Susana

Enquanto todas as meninas da rua penteavam as bonecas, Susana dava bisca nos meninos pra tomar a bola. E teve aquele dia em que ela roubou o cavalo do avô e deixou todo mundo atazanado. O cabelo vivia como ela, solto no mundo, desgrenhado, aquele riso fácil era sempre certo. Havia algo entre ela e o chão, uma certa atração. Era tanto tropeço, tanta testa na quina, era tanta Susana menina no chão, que começaram a desconfiar — cresceria mesmo?

Enquanto isso, as meninas da vizinhança cresciam à volta, se enfiavam em saltos, estiravam-se, passavam batom. Susana não. Era tanto mundo pra ver, era tanto morro pra subir, era tanto campo pra correr, não dava pra fazer nada daquilo de salto. Seria burrice. Era tanto sabor pra sentir, era tanta vida pra dizer, parecia haver tão mais cor adiante que nos tons do batom.

E enquanto as outras meninas da rua liam bilhetes açucarados, Susaninha bisbilhotava nos livros outros segredos melhores, também sussurrados. Era tanta história pra ouvir, era tanta palavra encantada, era tanto saber dos antigos refletidos nas gafas. Parecer abobalhada de amor também podia esperar mais um pouco. Susana andava ocupada.

Anos depois, meio que do nada, se tornou um mulherão, conheceu um cara bacana e se veste melhor que todas as meninas da rua. Vê se pode? E é uma delícia ver que com muita frequência ela ainda se desmonta pra fazer uma careta, contar uma piada de estivador, comer um sanduba de dois andares, deixar que o cavalo dela a roube de si por aí.
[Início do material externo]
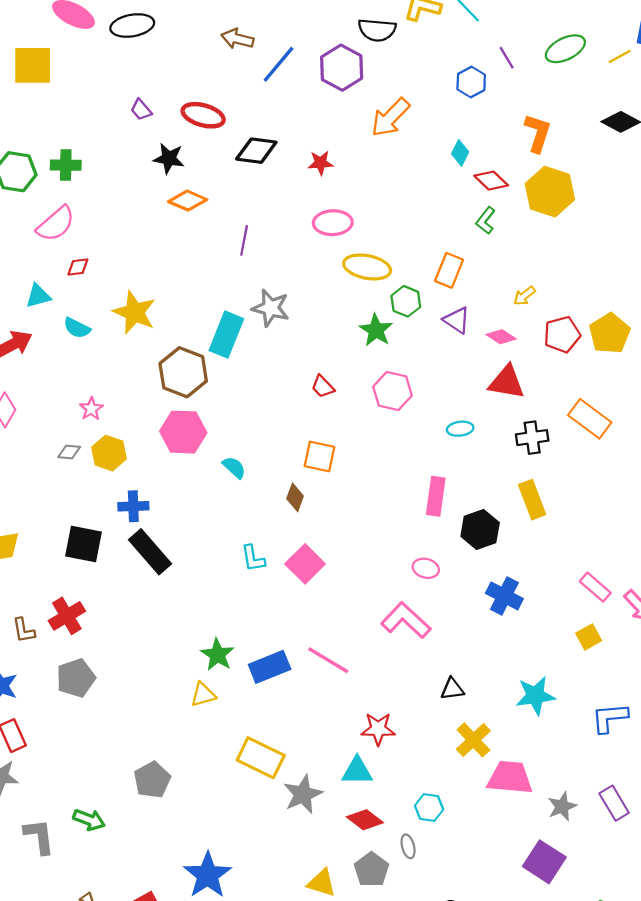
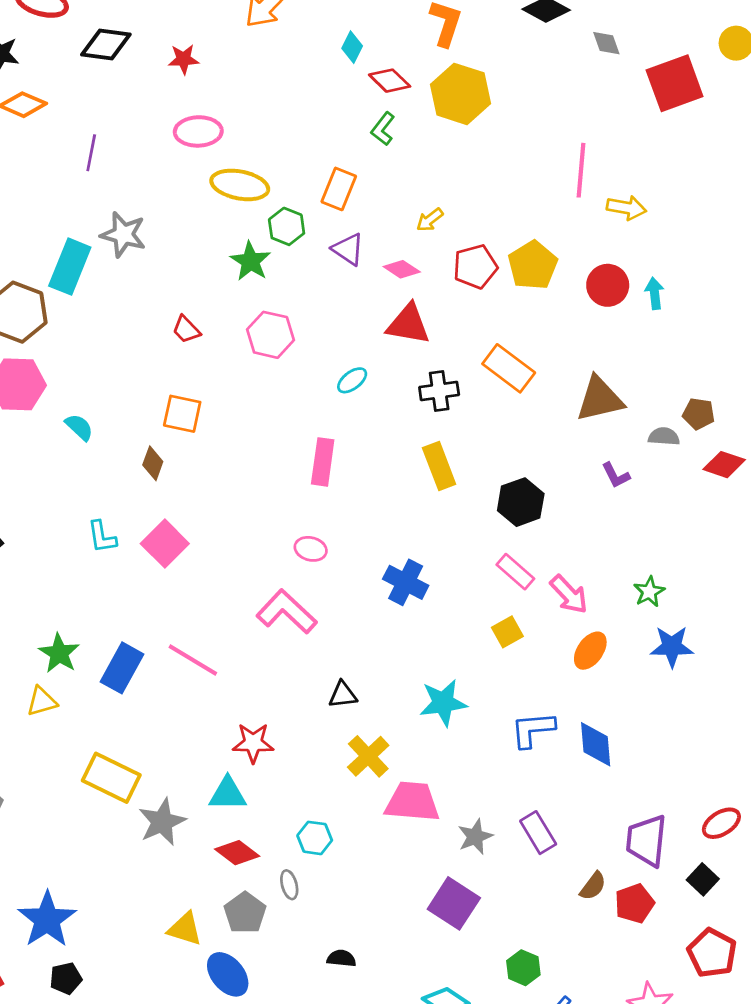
cyan ellipse: (460, 429) -> (352, 380), turned -30
black hexagon: (480, 530) -> (521, 502), moved
blue rectangle: (270, 667) -> (122, 668), turned -39

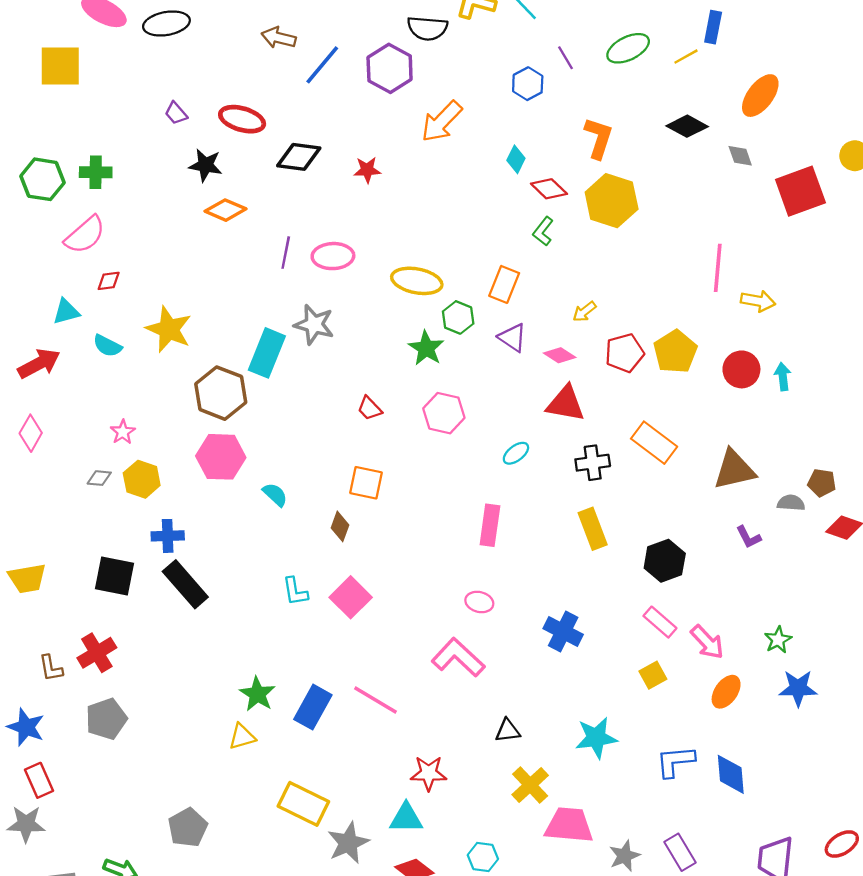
pink ellipse: (198, 131) -> (333, 256), moved

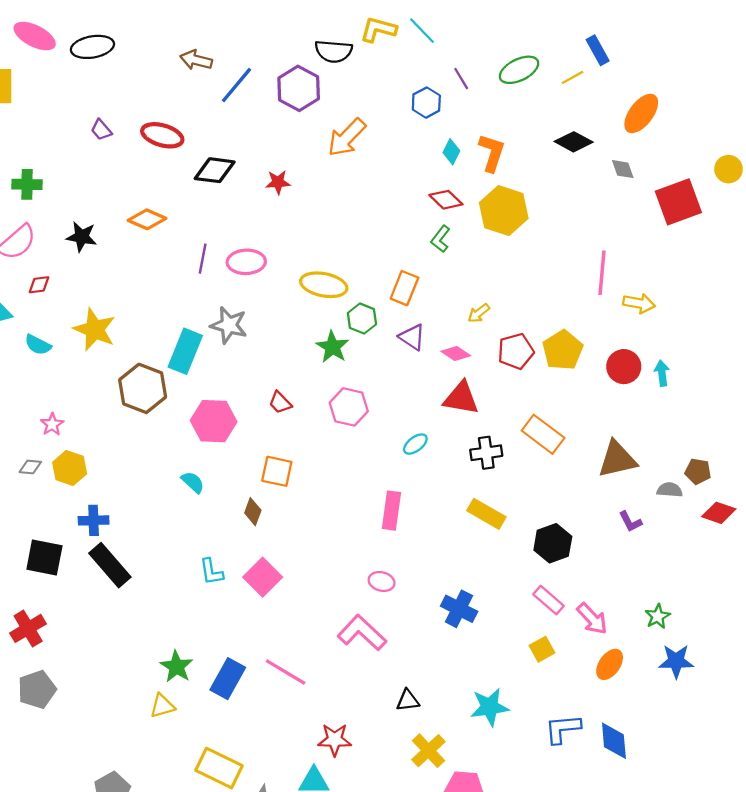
blue rectangle: (713, 27) -> (598, 50), turned -40
cyan diamond: (516, 159) -> (451, 152), moved
black star: (205, 165) -> (82, 237), moved
pink hexagon: (221, 457) -> (214, 421), moved
yellow rectangle: (593, 529) -> (486, 514), turned -39

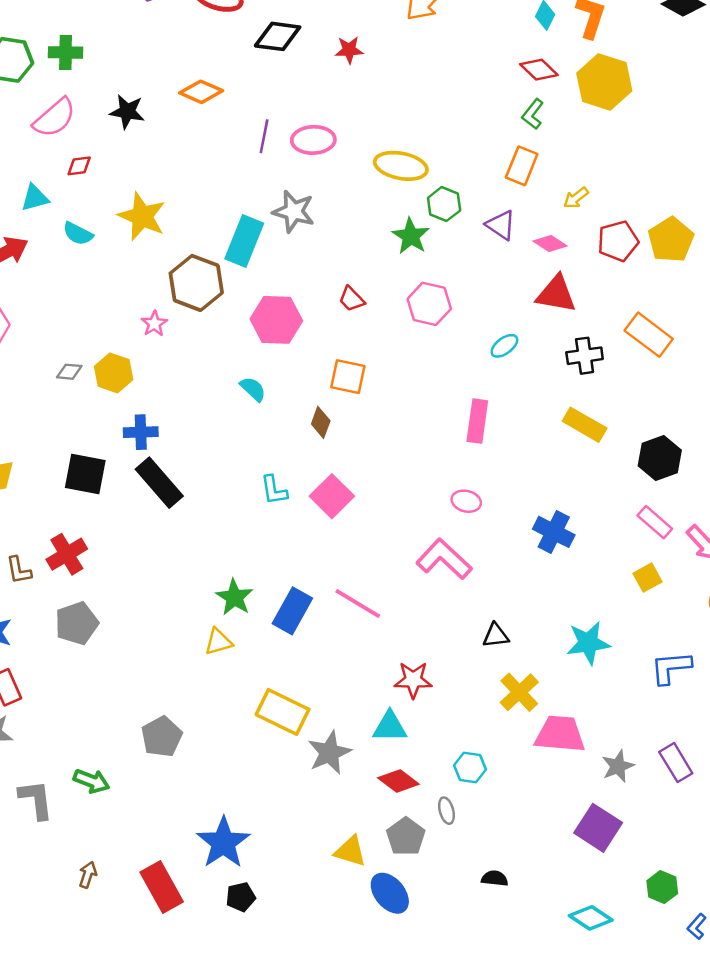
orange rectangle: (404, 288) -> (522, 166), moved
pink star: (52, 424) -> (154, 324), moved

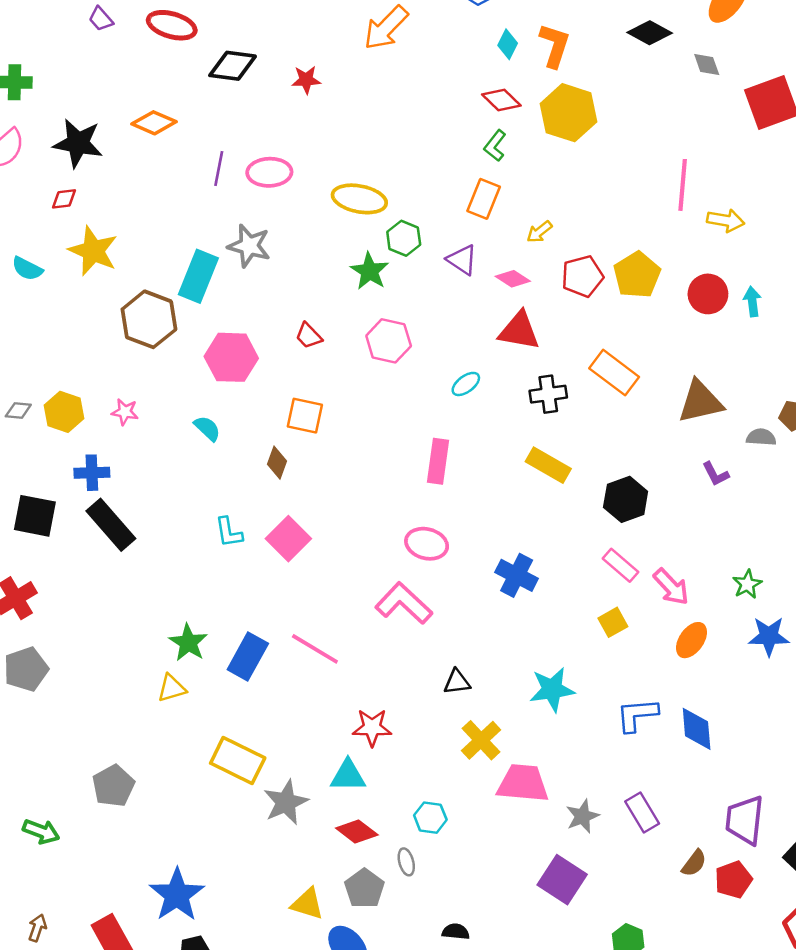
black star: (127, 112) -> (78, 143), size x1.4
red diamond: (79, 166) -> (64, 199), moved
pink star: (154, 324) -> (125, 412), moved, turned -30
pink ellipse: (466, 501) -> (427, 544), size x1.4

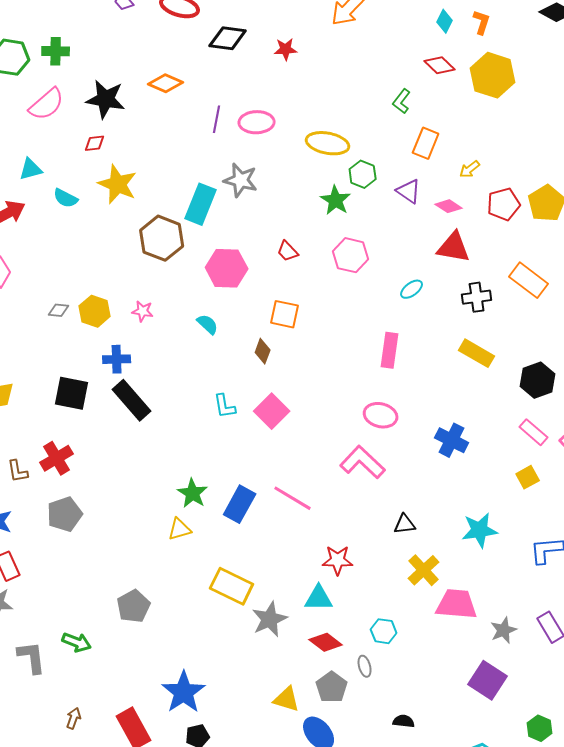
orange L-shape: (555, 46) -> (482, 22), size x0.7
green L-shape: (495, 146) -> (402, 101), moved

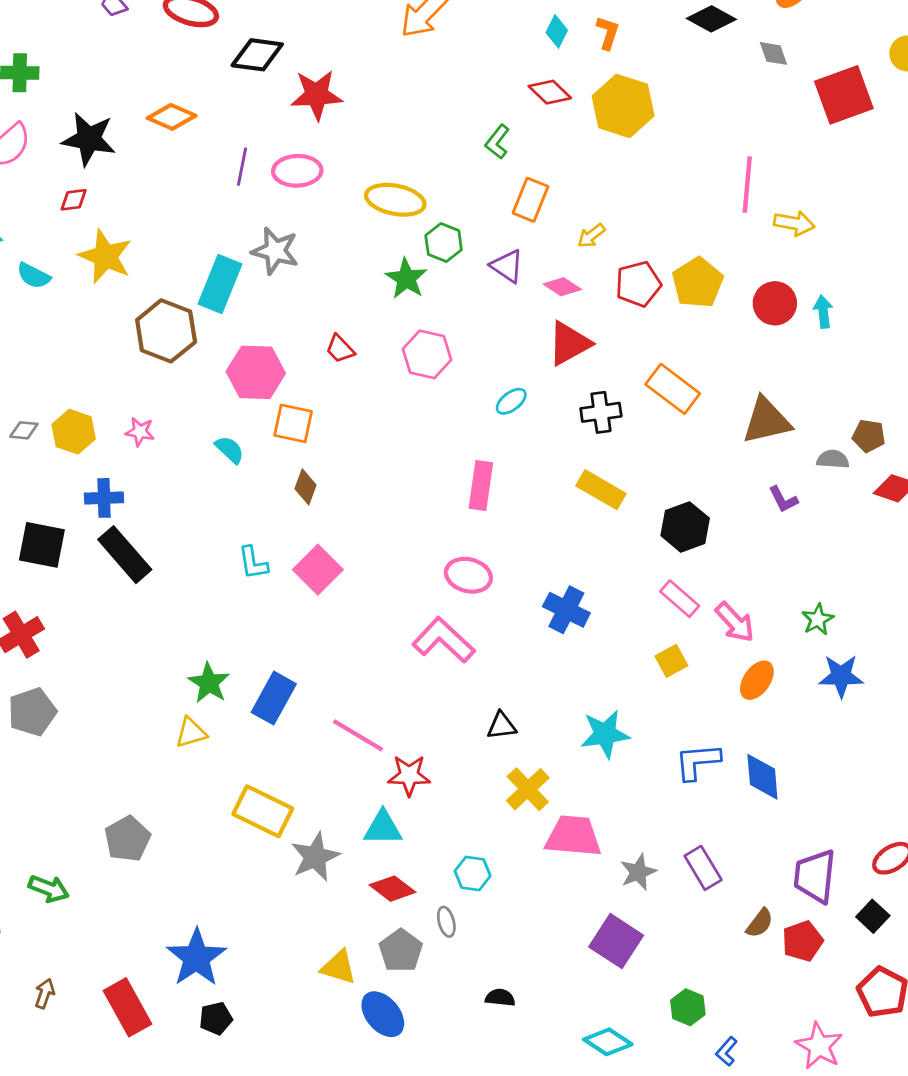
red star: (286, 49) -> (317, 95), moved, size x1.6
red triangle: (454, 247) -> (569, 343), turned -39
orange square: (285, 314) -> (293, 423), moved
pink line: (293, 498) -> (358, 735), moved

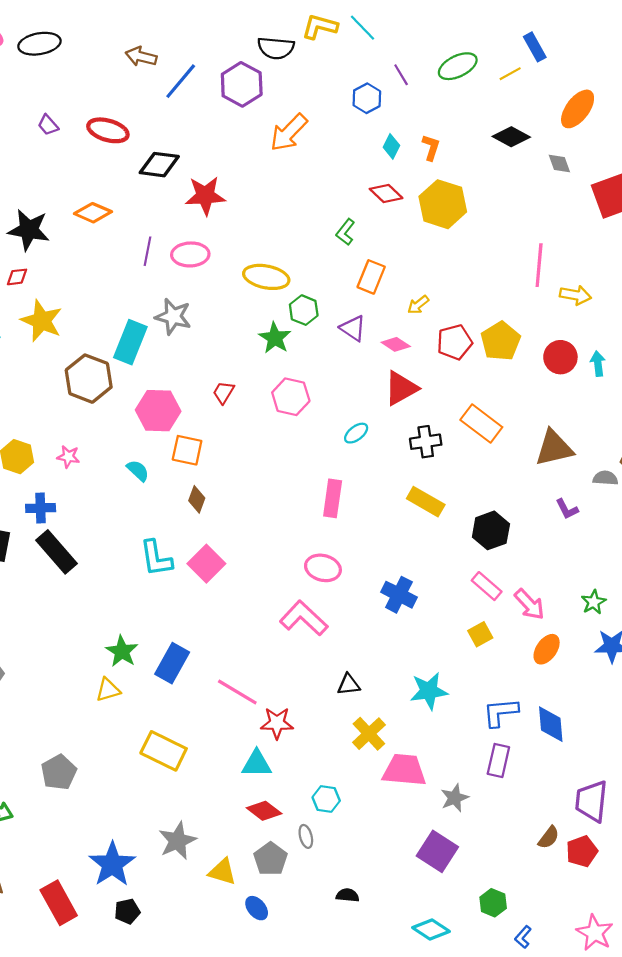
red trapezoid: (340, 349) -> (223, 392), turned 75
cyan L-shape: (253, 563) -> (156, 558), size x1.4
gray star: (315, 857) -> (177, 841), moved
purple rectangle: (703, 868) -> (498, 760), moved, turned 44
blue ellipse: (383, 1014) -> (257, 908), size x0.7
Susana me ensinou como é bonito desenhar a nossa própria trajetória, ser autêntico nas rotinas, onde é mais difícil. Nem precisa bater de frente, nem precisa impor nada a ninguém, basta rir como quem não se importa, e partir para o que acredita. Basta ouvir aquele som calmo e sereno que vibra baixinho atrás do peito e diz — Viva seu próprio roteiro. Basta ir.